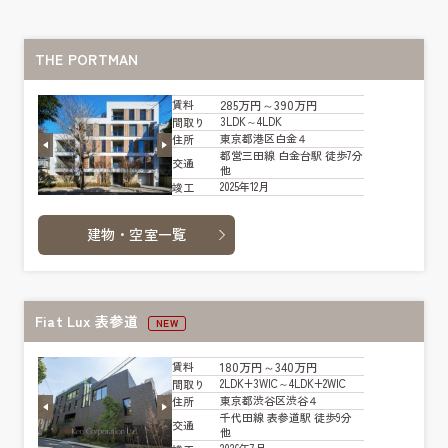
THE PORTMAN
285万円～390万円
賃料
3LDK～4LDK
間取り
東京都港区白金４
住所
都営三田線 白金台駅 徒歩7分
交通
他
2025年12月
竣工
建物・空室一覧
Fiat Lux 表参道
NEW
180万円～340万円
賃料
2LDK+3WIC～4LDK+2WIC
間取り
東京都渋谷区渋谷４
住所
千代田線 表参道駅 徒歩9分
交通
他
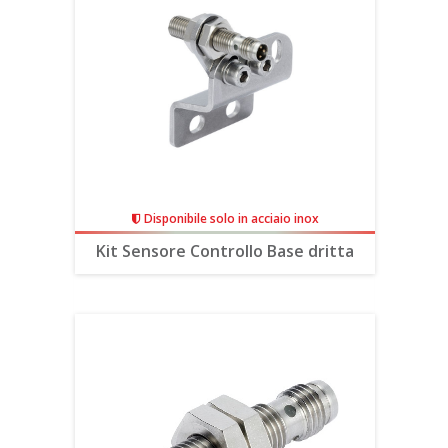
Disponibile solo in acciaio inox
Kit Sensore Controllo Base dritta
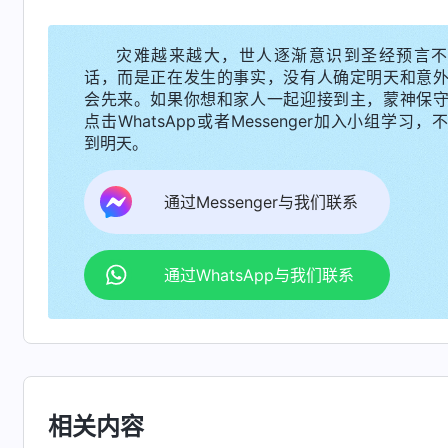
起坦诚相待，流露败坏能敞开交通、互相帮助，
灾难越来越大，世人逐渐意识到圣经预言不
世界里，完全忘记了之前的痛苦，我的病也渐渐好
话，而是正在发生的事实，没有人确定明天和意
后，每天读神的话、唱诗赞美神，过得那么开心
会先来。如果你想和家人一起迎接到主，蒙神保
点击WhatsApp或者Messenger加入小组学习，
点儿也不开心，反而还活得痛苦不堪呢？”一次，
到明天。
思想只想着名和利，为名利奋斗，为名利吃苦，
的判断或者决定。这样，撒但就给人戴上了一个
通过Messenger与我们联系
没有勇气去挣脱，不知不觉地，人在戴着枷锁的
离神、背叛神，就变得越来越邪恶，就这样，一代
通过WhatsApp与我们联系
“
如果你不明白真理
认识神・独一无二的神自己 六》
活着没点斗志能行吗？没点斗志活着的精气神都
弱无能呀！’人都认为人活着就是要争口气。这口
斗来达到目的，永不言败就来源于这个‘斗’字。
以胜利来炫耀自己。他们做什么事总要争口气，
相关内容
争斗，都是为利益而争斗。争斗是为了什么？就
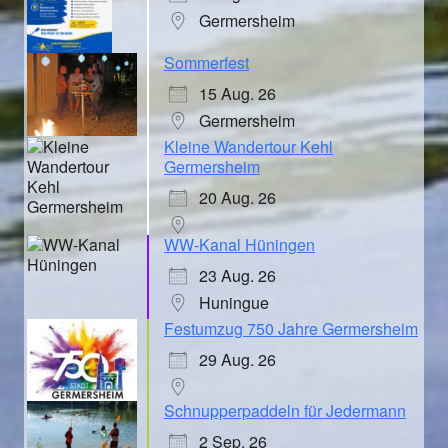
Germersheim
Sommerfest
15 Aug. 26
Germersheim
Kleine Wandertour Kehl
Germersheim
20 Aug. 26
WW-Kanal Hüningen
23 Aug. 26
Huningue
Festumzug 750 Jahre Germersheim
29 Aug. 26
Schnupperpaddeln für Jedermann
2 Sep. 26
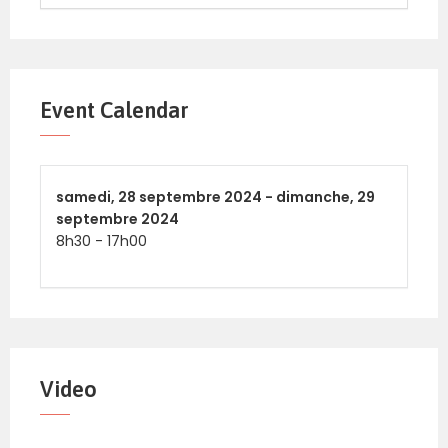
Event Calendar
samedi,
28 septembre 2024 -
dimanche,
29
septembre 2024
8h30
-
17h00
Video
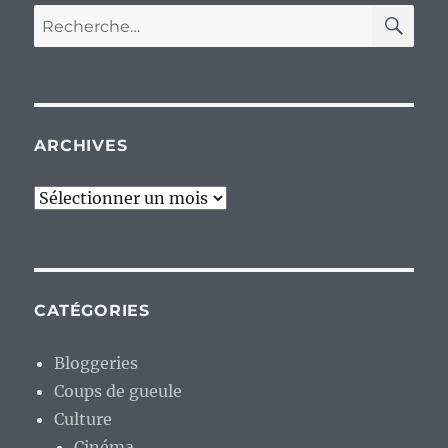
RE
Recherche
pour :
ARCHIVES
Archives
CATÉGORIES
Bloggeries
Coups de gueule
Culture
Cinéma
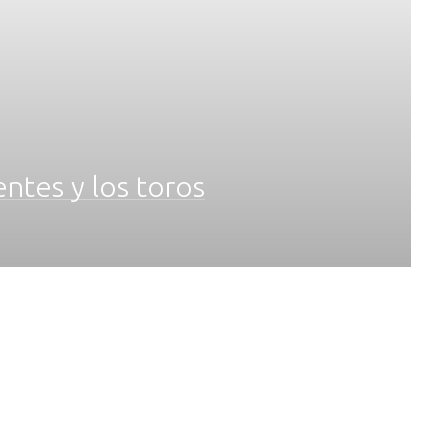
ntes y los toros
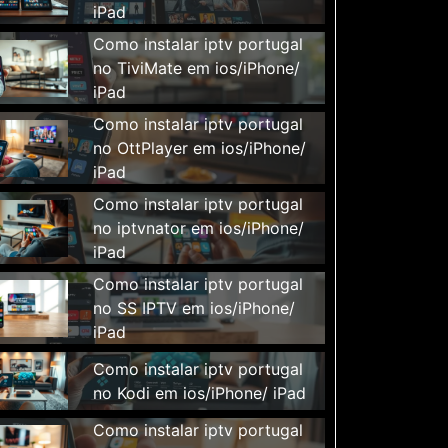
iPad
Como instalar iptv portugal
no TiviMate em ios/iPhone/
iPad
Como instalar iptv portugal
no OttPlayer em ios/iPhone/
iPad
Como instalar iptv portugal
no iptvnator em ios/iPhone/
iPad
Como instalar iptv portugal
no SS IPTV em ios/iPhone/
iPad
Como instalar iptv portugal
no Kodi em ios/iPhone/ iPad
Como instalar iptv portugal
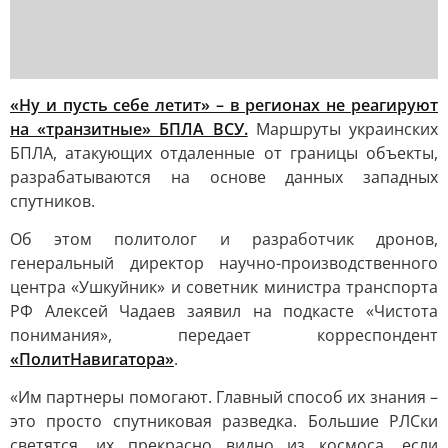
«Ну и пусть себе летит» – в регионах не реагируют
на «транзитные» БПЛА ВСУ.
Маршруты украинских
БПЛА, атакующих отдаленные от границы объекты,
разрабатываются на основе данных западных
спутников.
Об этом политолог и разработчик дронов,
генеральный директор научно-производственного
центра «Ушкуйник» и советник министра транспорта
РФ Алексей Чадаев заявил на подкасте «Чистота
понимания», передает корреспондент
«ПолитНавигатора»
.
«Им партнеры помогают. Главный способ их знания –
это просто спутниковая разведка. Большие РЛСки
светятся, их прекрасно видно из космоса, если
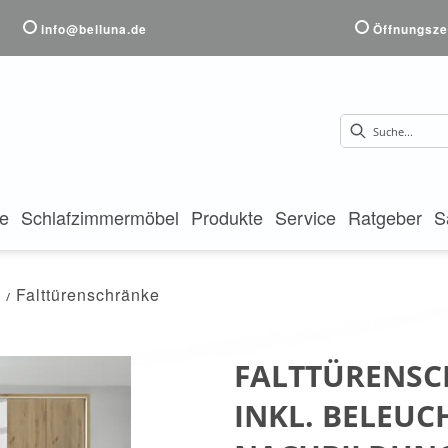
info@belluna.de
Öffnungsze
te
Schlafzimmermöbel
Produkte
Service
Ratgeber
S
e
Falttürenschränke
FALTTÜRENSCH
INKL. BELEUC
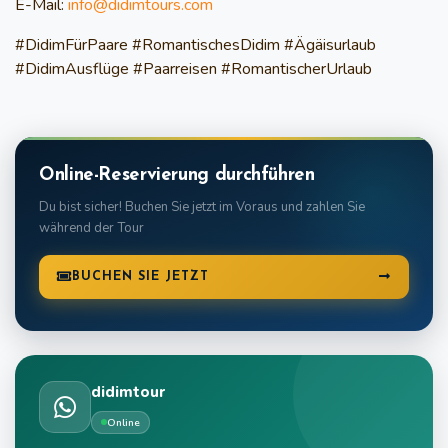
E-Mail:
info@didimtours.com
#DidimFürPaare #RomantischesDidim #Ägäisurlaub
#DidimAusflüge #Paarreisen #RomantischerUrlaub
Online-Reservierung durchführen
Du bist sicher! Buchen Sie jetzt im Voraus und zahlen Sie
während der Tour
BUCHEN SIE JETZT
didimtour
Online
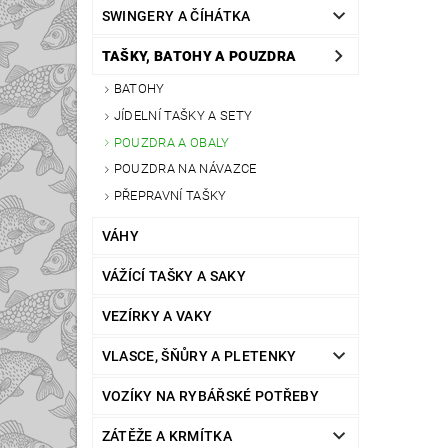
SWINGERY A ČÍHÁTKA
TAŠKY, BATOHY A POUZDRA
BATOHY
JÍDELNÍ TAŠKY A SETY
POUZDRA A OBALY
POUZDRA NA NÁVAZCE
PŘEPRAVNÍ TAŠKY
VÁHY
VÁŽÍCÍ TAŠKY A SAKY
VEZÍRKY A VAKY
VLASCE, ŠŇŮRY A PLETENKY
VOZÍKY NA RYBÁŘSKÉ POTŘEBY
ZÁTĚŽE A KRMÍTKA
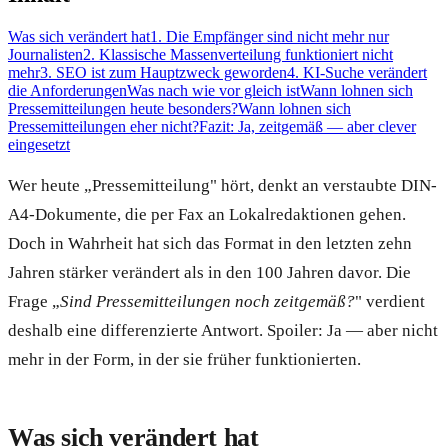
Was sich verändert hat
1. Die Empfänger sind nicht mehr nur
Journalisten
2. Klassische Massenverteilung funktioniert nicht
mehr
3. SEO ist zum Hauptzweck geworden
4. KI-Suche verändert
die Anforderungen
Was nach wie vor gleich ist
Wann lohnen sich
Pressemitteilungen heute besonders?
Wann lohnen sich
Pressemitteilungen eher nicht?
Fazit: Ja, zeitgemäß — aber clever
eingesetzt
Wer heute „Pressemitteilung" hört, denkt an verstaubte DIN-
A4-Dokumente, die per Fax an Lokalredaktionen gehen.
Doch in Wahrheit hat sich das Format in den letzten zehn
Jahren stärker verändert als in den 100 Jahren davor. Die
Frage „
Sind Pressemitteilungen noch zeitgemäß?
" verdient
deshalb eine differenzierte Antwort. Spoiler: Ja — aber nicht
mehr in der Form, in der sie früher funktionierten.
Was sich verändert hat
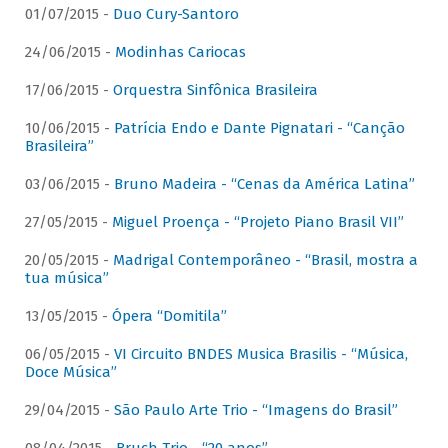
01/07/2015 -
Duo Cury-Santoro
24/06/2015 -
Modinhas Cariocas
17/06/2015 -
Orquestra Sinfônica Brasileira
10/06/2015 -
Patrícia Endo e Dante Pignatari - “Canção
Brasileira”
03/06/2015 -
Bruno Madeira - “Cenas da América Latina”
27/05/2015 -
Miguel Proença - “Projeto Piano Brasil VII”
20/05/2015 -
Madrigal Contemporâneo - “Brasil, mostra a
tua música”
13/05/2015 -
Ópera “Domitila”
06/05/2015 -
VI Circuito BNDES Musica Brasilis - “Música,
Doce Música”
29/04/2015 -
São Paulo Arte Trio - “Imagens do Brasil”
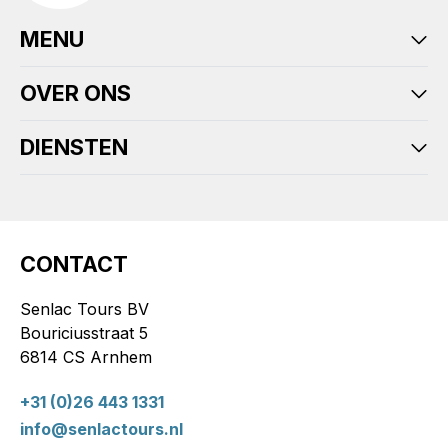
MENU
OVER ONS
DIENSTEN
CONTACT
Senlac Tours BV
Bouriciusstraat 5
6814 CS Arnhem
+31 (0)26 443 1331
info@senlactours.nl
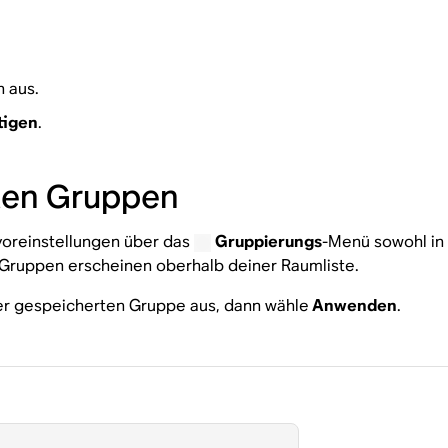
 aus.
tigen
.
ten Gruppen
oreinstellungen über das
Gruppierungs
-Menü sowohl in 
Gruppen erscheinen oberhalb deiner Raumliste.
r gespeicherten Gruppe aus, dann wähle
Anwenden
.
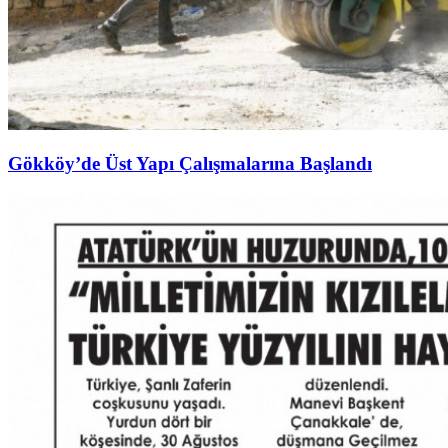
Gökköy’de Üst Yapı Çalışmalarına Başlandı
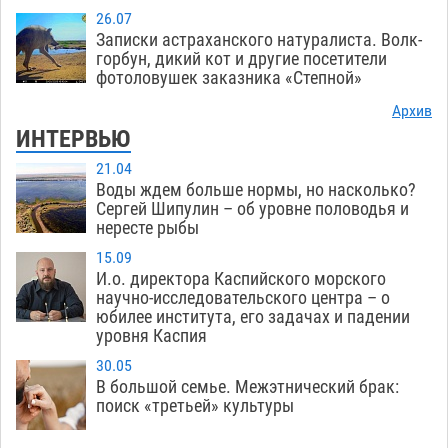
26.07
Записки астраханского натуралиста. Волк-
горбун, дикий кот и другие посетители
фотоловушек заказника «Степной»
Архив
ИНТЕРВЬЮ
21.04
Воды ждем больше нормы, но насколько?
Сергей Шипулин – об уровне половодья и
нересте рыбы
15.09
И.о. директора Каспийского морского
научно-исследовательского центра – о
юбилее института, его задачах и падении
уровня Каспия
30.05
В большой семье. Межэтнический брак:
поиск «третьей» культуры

**INSTRUCTIONS TO FOLLOW**: Now transcribe all the entries above exactly, so that no picture is carried over.

**RESULT OF THIS EXERCISE**:
THE PORTMAN
285万円～390万円
賃料
3LDK～4LDK
間取り
東京都港区白金４
住所
都営三田線 白金台駅 徒歩7分
交通
他
2025年12月
竣工
建物・空室一覧
Fiat Lux 表参道
NEW
180万円～340万円
賃料
2LDK+3WIC～4LDK+2WIC
間取り
東京都渋谷区渋谷４
住所
千代田線 表参道駅 徒歩9分
交通
他
Disponibile solo in acciaio inox
Kit Sensore Controllo Base dritta
起坦诚相待，流露败坏能敞开交通、互相帮助，
灾难越来越大，世人逐渐意识到圣经预言不
世界里，完全忘记了之前的痛苦，我的病也渐渐好
话，而是正在发生的事实，没有人确定明天和意
后，每天读神的话、唱诗赞美神，过得那么开心
会先来。如果你想和家人一起迎接到主，蒙神保
点击WhatsApp或者Messenger加入小组学习，
点儿也不开心，反而还活得痛苦不堪呢？”一次，
到明天。
思想只想着名和利，为名利奋斗，为名利吃苦，
的判断或者决定。这样，撒但就给人戴上了一个
通过Messenger与我们联系
没有勇气去挣脱，不知不觉地，人在戴着枷锁的
离神、背叛神，就变得越来越邪恶，就这样，一代
通过WhatsApp与我们联系
“
如果你不明白真理
认识神・独一无二的神自己 六》
活着没点斗志能行吗？没点斗志活着的精气神都
弱无能呀！’人都认为人活着就是要争口气。这口
斗来达到目的，永不言败就来源于这个‘斗’字。
以胜利来炫耀自己。他们做什么事总要争口气，
相关内容
争斗，都是为利益而争斗。争斗是为了什么？就
Germersheim
Sommerfest
15 Aug. 26
Germersheim
Kleine Wandertour Kehl
Germersheim
20 Aug. 26
WW-Kanal Hüningen
23 Aug. 26
Huningue
Festumzug 750 Jahre Germersheim
29 Aug. 26
Schnupperpaddeln für Jedermann
2 Sep. 26
Event Calendar
samedi,
28 septembre 2024 -
dimanche,
29
septembre 2024
8h30
-
17h00
Video
RE
Recherche
pour :
ARCHIVES
Archives
CATÉGORIES
Bloggeries
Coups de gueule
Culture
Cinéma
ntes y los toros
iPad
Como instalar iptv portugal
no TiviMate em ios/iPhone/
iPad
Como instalar iptv portugal
no OttPlayer em ios/iPhone/
iPad
Como instalar iptv portugal
no iptvnator em ios/iPhone/
iPad
Como instalar iptv portugal
no SS IPTV em ios/iPhone/
iPad
Como instalar iptv portugal
no Kodi em ios/iPhone/ iPad
Como instalar iptv portugal
«Ну и пусть себе летит» – в регионах не реагируют
на «транзитные» БПЛА ВСУ.
Маршруты украинских
БПЛА, атакующих отдаленные от границы объекты,
разрабатываются на основе данных западных
спутников.
Об этом политолог и разработчик дронов,
генеральный директор научно-производственного
центра «Ушкуйник» и советник министра транспорта
РФ Алексей Чадаев заявил на подкасте «Чистота
понимания», передает корреспондент
«ПолитНавигатора»
.
«Им партнеры помогают. Главный способ их знания –
это просто спутниковая разведка. Большие РЛСки
светятся, их прекрасно видно из космоса, если
info@belluna.de
Öffnungsze
te
Schlafzimmermöbel
Produkte
Service
Ratgeber
S
e
Falttürenschränke
FALTTÜRENSCH
INKL. BELEUC
E-Mail:
info@didimtours.com
#DidimFürPaare #RomantischesDidim #Ägäisurlaub
#DidimAusflüge #Paarreisen #RomantischerUrlaub
Online-Reservierung durchführen
Du bist sicher! Buchen Sie jetzt im Voraus und zahlen Sie
während der Tour
BUCHEN SIE JETZT
didimtour
Online
SWINGERY A ČÍHÁTKA
TAŠKY, BATOHY A POUZDRA
BATOHY
JÍDELNÍ TAŠKY A SETY
POUZDRA A OBALY
POUZDRA NA NÁVAZCE
PŘEPRAVNÍ TAŠKY
VÁHY
VÁŽÍCÍ TAŠKY A SAKY
VEZÍRKY A VAKY
VLASCE, ŠŇŮRY A PLETENKY
VOZÍKY NA RYBÁŘSKÉ POTŘEBY
ZÁTĚŽE A KRMÍTKA
Was sich verändert hat
1. Die Empfänger sind nicht mehr nur
Journalisten
2. Klassische Massenverteilung funktioniert nicht
mehr
3. SEO ist zum Hauptzweck geworden
4. KI-Suche verändert
die Anforderungen
Was nach wie vor gleich ist
Wann lohnen sich
Pressemitteilungen heute besonders?
Wann lohnen sich
Pressemitteilungen eher nicht?
Fazit: Ja, zeitgemäß — aber clever
eingesetzt
Wer heute „Pressemitteilung" hört, denkt an verstaubte DIN-
A4-Dokumente, die per Fax an Lokalredaktionen gehen.
Doch in Wahrheit hat sich das Format in den letzten zehn
Jahren stärker verändert als in den 100 Jahren davor. Die
Frage „
Sind Pressemitteilungen noch zeitgemäß?
" verdient
deshalb eine differenzierte Antwort. Spoiler: Ja — aber nicht
mehr in der Form, in der sie früher funktionierten.
Was sich verändert hat
01/07/2015 -
Duo Cury-Santoro
24/06/2015 -
Modinhas Cariocas
17/06/2015 -
Orquestra Sinfônica Brasileira
10/06/2015 -
Patrícia Endo e Dante Pignatari - “Canção
Brasileira”
03/06/2015 -
Bruno Madeira - “Cenas da América Latina”
27/05/2015 -
Miguel Proença - “Projeto Piano Brasil VII”
20/05/2015 -
Madrigal Contemporâneo - “Brasil, mostra a
tua música”
13/05/2015 -
Ópera “Domitila”
06/05/2015 -
VI Circuito BNDES Musica Brasilis - “Música,
Doce Música”
29/04/2015 -
São Paulo Arte Trio - “Imagens do Brasil”
MENU
OVER ONS
DIENSTEN
CONTACT
Senlac Tours BV
Bouriciusstraat 5
6814 CS Arnhem
+31 (0)26 443 1331
info@senlactours.nl
 aus.
tigen
.
ten Gruppen
oreinstellungen über das
Gruppierungs
-Menü sowohl in 
Gruppen erscheinen oberhalb deiner Raumliste.
r gespeicherten Gruppe aus, dann wähle
Anwenden
.
Gökköy’de Üst Yapı Çalışmalarına Başlandı
26.07
Записки астраханского натуралиста. Волк-
горбун, дикий кот и другие посетители
фотоловушек заказника «Степной»
Архив
ИНТЕРВЬЮ
21.04
Воды ждем больше нормы, но насколько?
Сергей Шипулин – об уровне половодья и
нересте рыбы
15.09
И.о. директора Каспийского морского
научно-исследовательского центра – о
юбилее института, его задачах и падении
уровня Каспия
30.05
В большой семье. Межэтнический брак:
поиск «третьей» культуры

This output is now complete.